My thoughts on the Mar-A-Lago incident: Nut job? Freelance? or both?
The evidence to date points to a self-inspired economic espionage effort employing simplistic technical collection means targeted at business leaders. Consider the following:
1. If this effort was espionage, there is no reason for Beijing to send someone from Shanghai when it can be accomplished locally. It is much cheaper to get access to business leaders through a member, recruit a maid, or to have someone get a job on the cleaning staff. These means are standard for intelligence and criminal organizations and are far less likely to raise suspicions (which has obvious consequences).
2. Yujing Zhang has a background in finance and stocks. In Shanghai, she is an investor and consultant for a private equity firm. The Mar-A-Lago resort would be an excellent location to learn privileged business information.
3. Zhang had nine cellphones, nine USB drives, and five USB cards, a laptop, and a camera detector. Since I can’t come with a plausible reason for anyone other than a drug dealer or phone salesman to have nine cellphones, there is another possibility. Nine cellphones could be configured to act as listening and transmitting devices. Personally, if I were doing this, I would plug them in and tape each one under a bed or night stand. It is simplistic but it will work (at least for a while). If she has computer based telephone numbers (e.g. Google voice) in the contact list that should be another flag.

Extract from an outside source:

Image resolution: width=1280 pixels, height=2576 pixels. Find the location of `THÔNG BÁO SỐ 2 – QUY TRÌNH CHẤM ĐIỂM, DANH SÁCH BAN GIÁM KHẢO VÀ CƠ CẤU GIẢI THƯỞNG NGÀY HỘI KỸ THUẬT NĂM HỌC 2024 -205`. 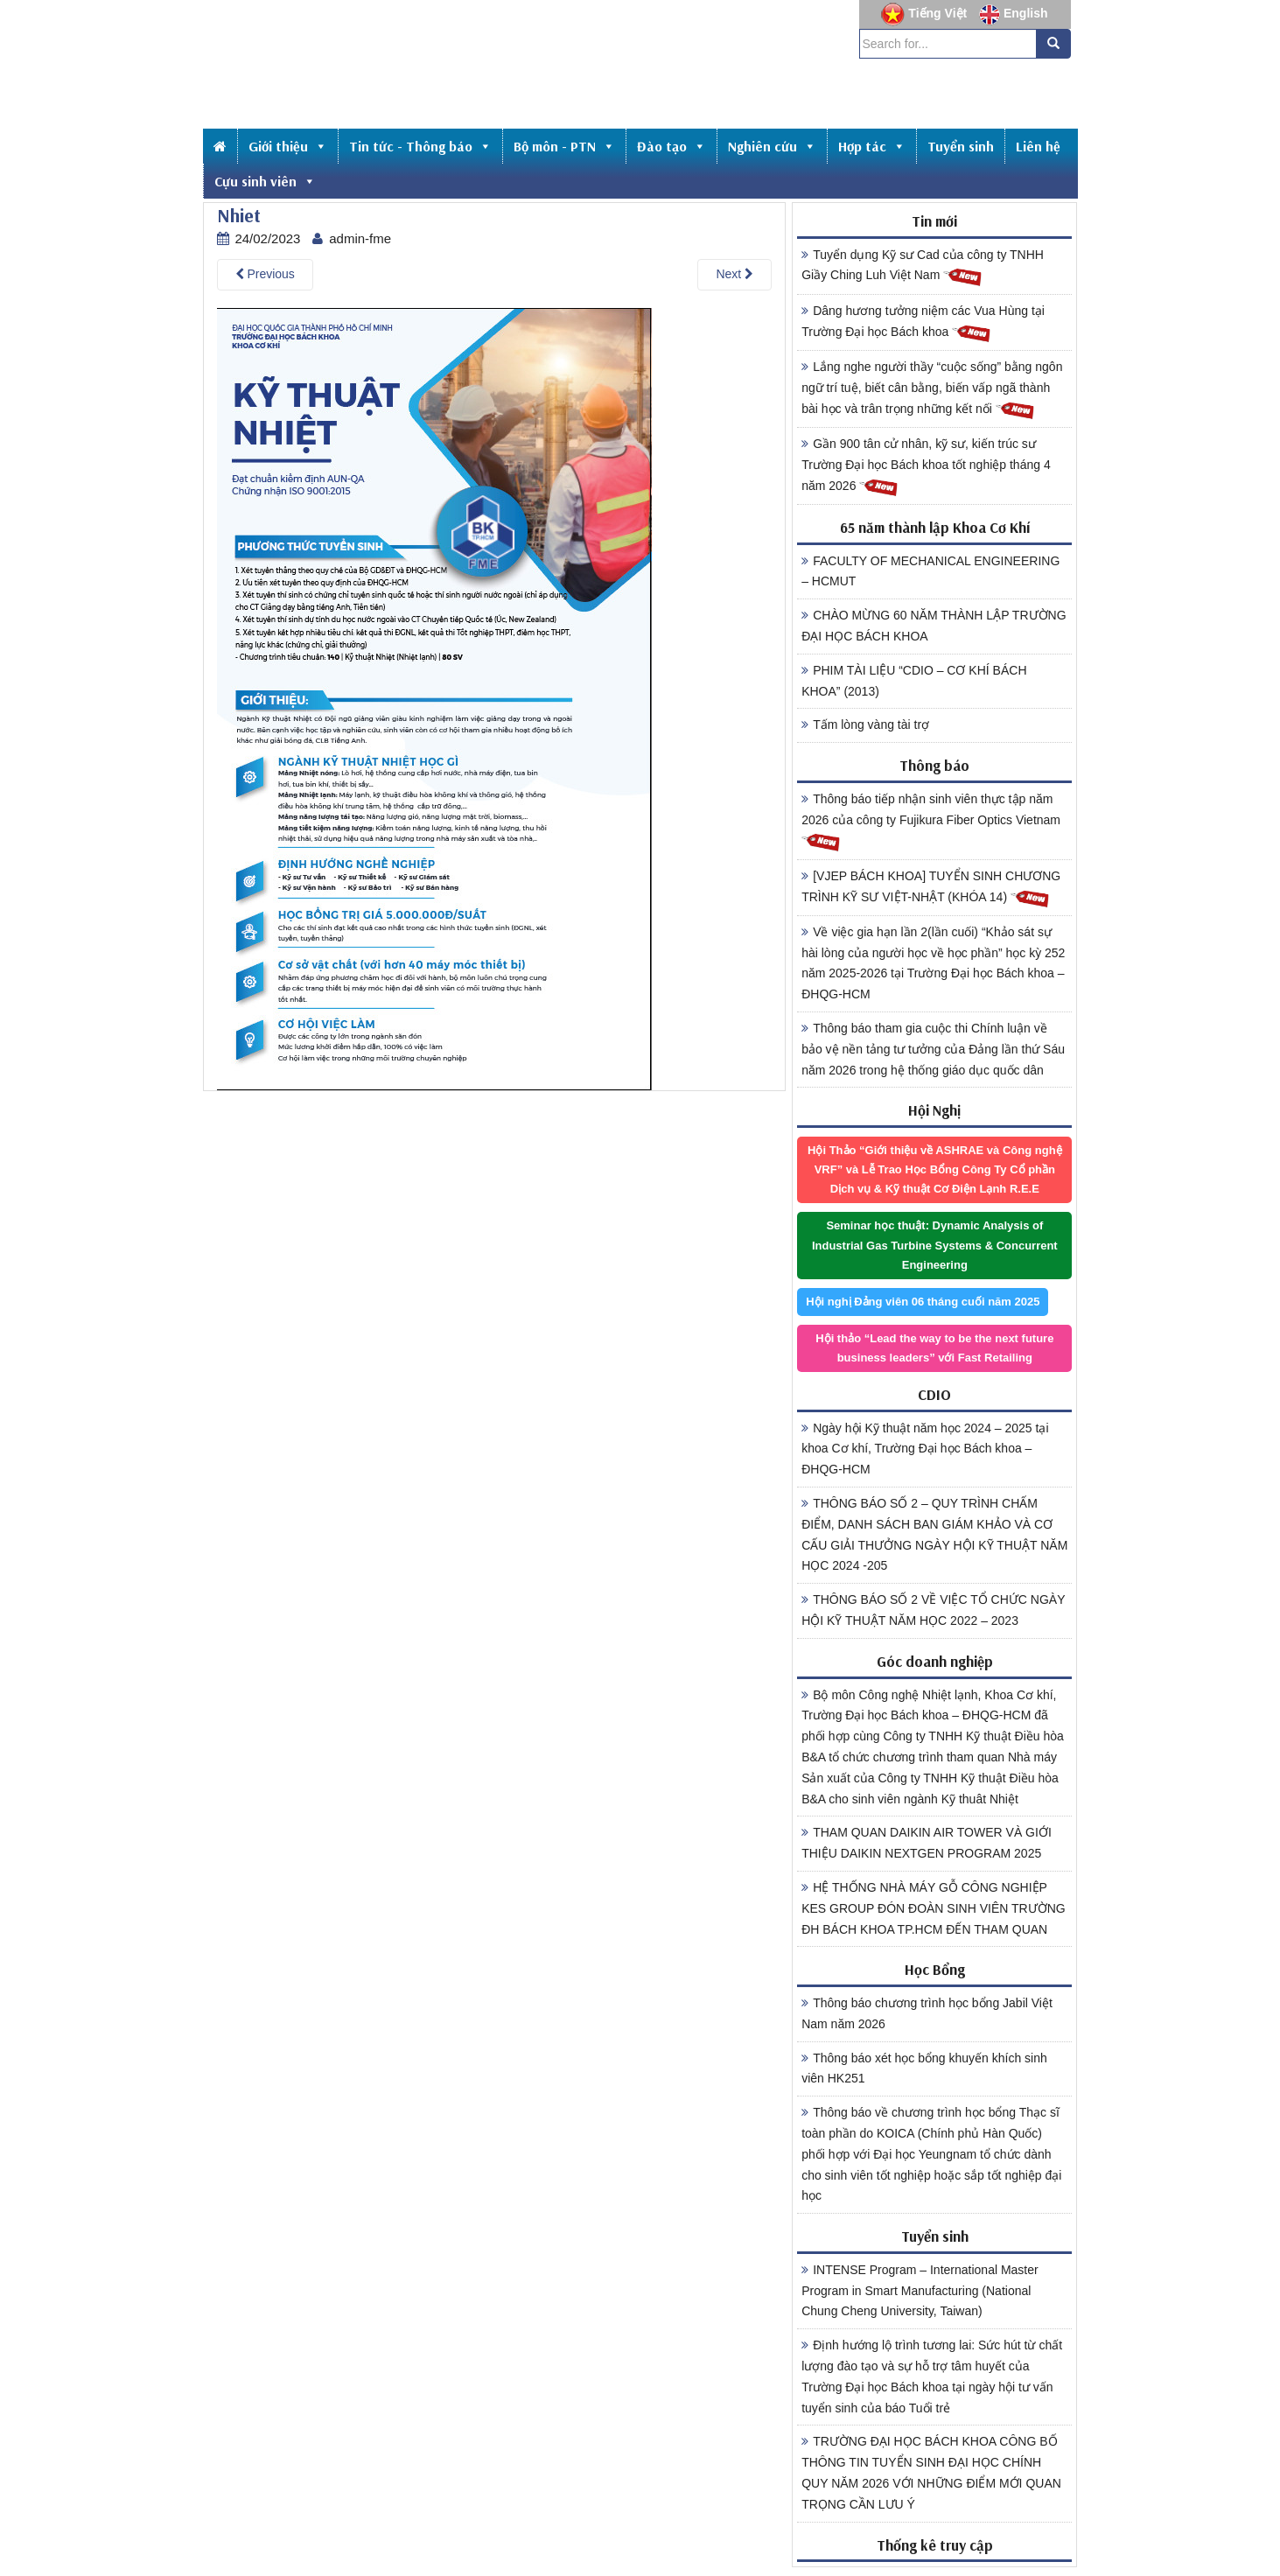 THÔNG BÁO SỐ 2 – QUY TRÌNH CHẤM ĐIỂM, DANH SÁCH BAN GIÁM KHẢO VÀ CƠ CẤU GIẢI THƯỞNG NGÀY HỘI KỸ THUẬT NĂM HỌC 2024 -205 is located at coordinates (934, 1534).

4. Assuming one could capture some sensitive business related discussions, the information would probably be valuable for investments (and she did that) or for sale.
5. Depending on the detection device Zhang had, it could be used to detect hidden cameras prior to operational activity. If it was only wireless detection then she runs the risk of missing hard wired CCTV‘s (which are far more common).
6. Analysis of the malware she had as well as the content of her laptop and USB cards will likely be critical in determining her intentions. It will probably take federal investigators several days or more to comprehend the data and software. It will be interesting to learn if the malware or other software in her possession was designed to provided access for her laptop or cellphones to the Mar-a-Lago wireless network .
7. If Zhang was trying to spy, then it appears she was detected during the initial surveillance stage which is essential before any operational activity.